SmartSneaks is a retail shoes shop startup which Leverages the power of AI to create sneakers design and non-fungible tokens (NFT) when releasing sneakers. It has this beautiful online marketplace which includes physical shoes that are matched with digital NFTs.
Sneakers and non-fungible tokens (NFTs) are, seemingly, made for each other.
Cryptographic tokens, which represent a unique asset or utility, are becoming increasingly popular as many consumers begin to invest in completely digital collectibles in fashion, art, and music. As people look for creative ways to express themselves by dressing up their digital avatars, physical fashion satisfies the desire for uniqueness and exclusivity.
With this idea in mind I have shaped the idea for a retail shoe shop startup called SmartSneaks.Lisk which Leverages the power of AI to create sneakers design and non-fungible tokens (NFTs) when releasing sneakers. It has this beautiful online marketplace which includes physical shoes that are matched with digital NFTs.

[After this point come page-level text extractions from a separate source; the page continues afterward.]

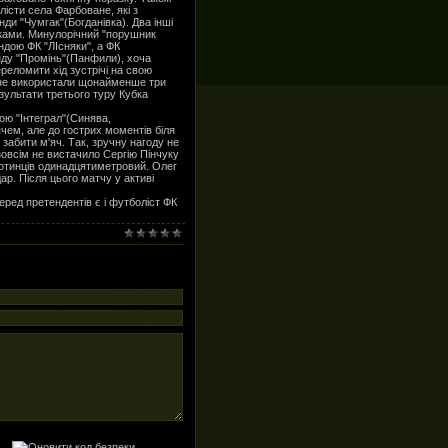
істи села Фарбоване, які з
ди "Чумгак"(Богданівка). Два інші
нками. Минулорічний "порушник
ндою ФК "ЛІсняки", а ФК
анду "Промінь"(Панфили), хоча
реломити хід зустрічі на свою
у не використали щонайменше три
езультати третього туру Кубка
дою "Інтеграл"(Синява,
ячем, але до гострих моментів біля
забити м'яч. Так, зручну нагоду не
зовсім не вистачило Сергію Пінчуку
готинців одинадцятиметровий. Олег
ар. Після цього матчу у активі
еред претендентів є і футболіст ФК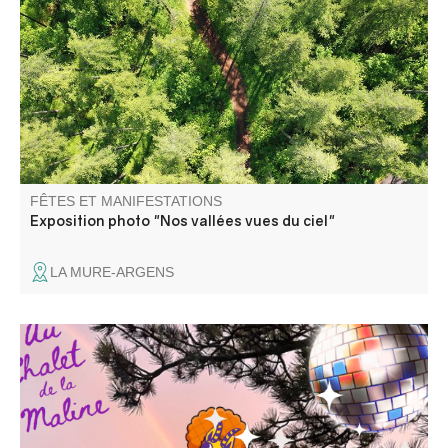
comme une partition visuelle, où se mêlent les courbes
des montagnes, les reflets des lacs, les méandres des
rivières et les nuances des cultures.
FÊTES ET MANIFESTATIONS
Exposition photo "Nos vallées vues du ciel"
LA MURE-ARGENS
Venez passer une bonne soirée disco au Chalet de la
Maline avec DJ Uman ! Nous vous attendons nombreux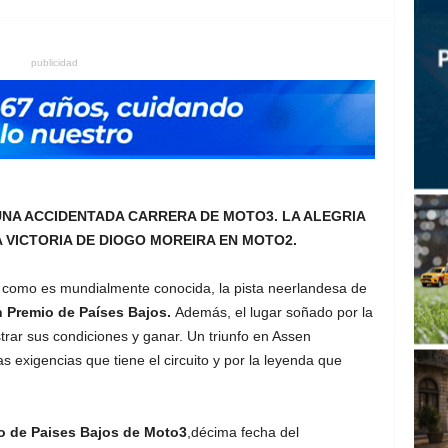
publicidad
NA ACCIDENTADA CARRERA DE MOTO3. LA ALEGRIA
 VICTORIA DE DIOGO MOREIRA EN MOTO2.
o como es mundialmente conocida, la pista neerlandesa de
 Premio de Países Bajos.
Además, el lugar soñado por la
rar sus condiciones y ganar. Un triunfo en Assen
as exigencias que tiene el circuito y por la leyenda que
o de Paises Bajos de Moto3
,décima fecha del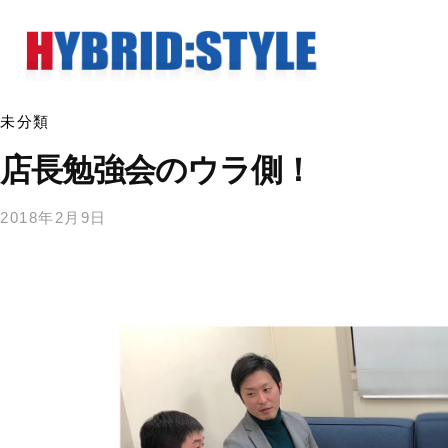
未分類
店長勉強会のウラ側！
2018年2月9日
b
/
y
0
h
件
y
の
b
コ
r
メ
i
ン
d
ト
s
t
y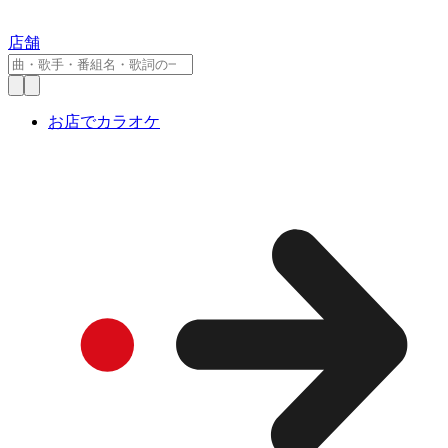
店舗
お店でカラオケ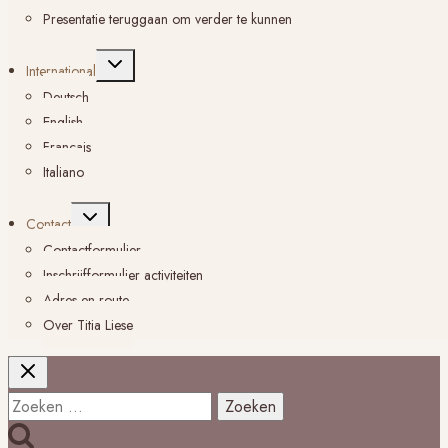
Presentatie teruggaan om verder te kunnen
Toggle
International
submenu
Deutsch
English
Français
Italiano
Toggle
Contact
submenu
Contactformulier
Inschrijfformulier activiteiten
Adres en route
Over Titia Liese
Zoeken
naar: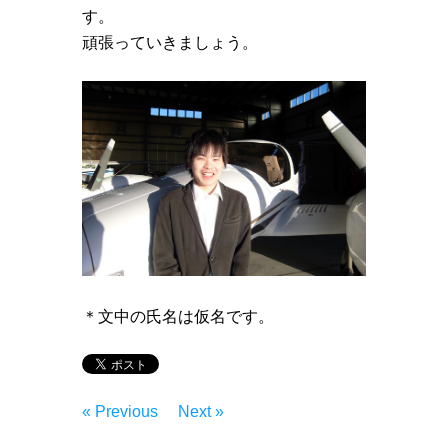
す。
頑張っていきましょう。
＊文中の氏名は仮名です。
« Previous
Next »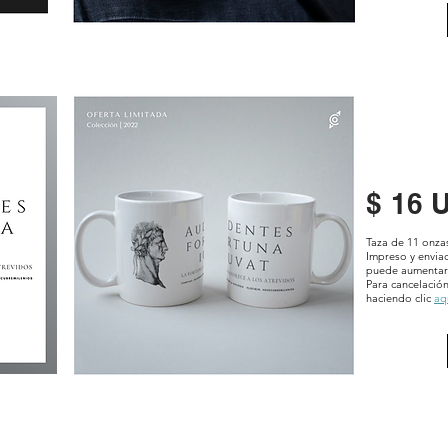
$ 16 
Taza de 11 onza
Impreso y envi
puede aumentar 
Para cancelación
haciendo clic
aq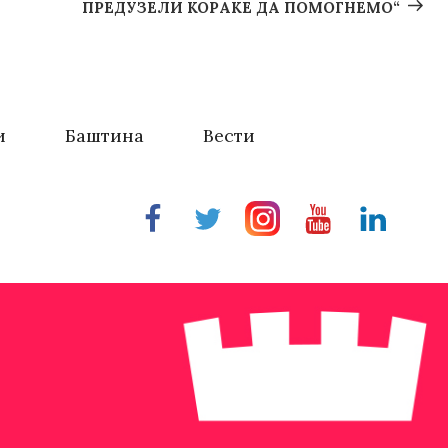
ПРЕДУЗЕЛИ КОРАКЕ ДА ПОМОГНЕМО“
и
Баштина
Вести
Facebook
Twitter
Instragram
Youtube
Linkedin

How it works? - The pipeline of the project
Artificial Intelligence : If you went on Amazon, how many shoes would you find? Probably a lot right? But is there a lot of variety in them? At least in terms of sneakers, a lot of them look pretty similar. It’s time for some fresh designs. We need to evolve — what if we could generate our own shoe designs with machines here is SmartSneaks.Lisk which is helping us find the solution. More about AI is in last part of documentation
Non-Fungible Tokens : Using Lisk SDK we have developed a blockchain application which will generate non-fungible tokens matched with physical sneakers. Anyone who purchases the sneakers using LSK token will also get the NFT for the AI generated digital design transferred in their name and the matched physical Sneaker.
Generating Shoe Designs with Machine Learning
Data. Big retailers have boatloads of shoes for sale — Zappos and Amazon both have thousands of pictures of their shoes on their websites. So I web-scraped those pictures and stored them onto my computer, mainly targeting Nike running shoes sold on Amazon. I wrote some code to scrape these images. Luckily they were already cropped to 224 pixels by 224 pixels (which is the size needed to feed them into the model). But what kind of machine learning architecture generates things instead of looking for patterns? The answer to your question is fascinating…
Generative Adversarial Networks. A relatively new innovation in the field of deep learning is the Generative Adversarial Network (GAN). GANs use two different networks, one that generates images of what it thinks are shoes (this is called the generator), and another that tries to distinguish between the fake shoes and real shoes from the data set (this is called the discriminator). Think of it as a Cold War between these networks, except they’re trying to outsmart each other, not out-arm each other. Once the discriminator basically can’t tell the difference between the generated images and the real images, the model has converged.
Results. I had the model output its generated image for every epoch to see its progress throughout the training. It mostly started as noise, with random colored pixels filling the screen, but gradually took the shape of a shoe and gained different colors to better resemble a shoe. I found it interesting that some of the shoes had the Nike logo, probably reflecting how most of the training images in the dataset were Nike running shoes.
BlockChain Application SmartSneaks.Lisk :
a blockchain application with
a custom module for handling NFTs. a custom plugin that adds additional features for the NFTs.
a frontend application which allows you to use and test the applications in the browser.
After The Hype: The Future For NFTs
When it comes to things like cryptocurrencies and blockchain technology, it’s a crazy world and NFTs have become part of it. In May, people were buying and selling an estimated 85,787 NFTs—at a total value of $5.8 million—a day, according to application tracking firm DappRadar.
What makes an NFT special
An NFT is a digital object—some computer code and data—that conveys ownership of something. The property could be online, like virtual real estate in some digital world or a special outfit in a video game. It might be something real: actual real estate, a painting, or seat at a concert. Then again, an NFT might be some hybrid, like the right to decide who can lease a room in a cooperative living space (something a San Francisco entrepreneur tried, though with no takers as if late May 2012).
Like any technology, NFTs can provide more efficient ways of conducting business. For example, they work with the crypto technology called blockchain—a distributed digital records ledger that doesn’t necessarily need a central system to run. Transactions can potentially happen more quickly and easily.
Second, the blockchain also keeps a record of all the transactions connected to the NFT and the property it represents. In art sales, for example, that could represent the provenance of something going back to the creator.
Third, NFTs can include what are called smart contracts, or coded elements that can automatically take actions under certain conditions. The concept is of an automated and self-enforcing set of rules that can’t be ignored or skipped.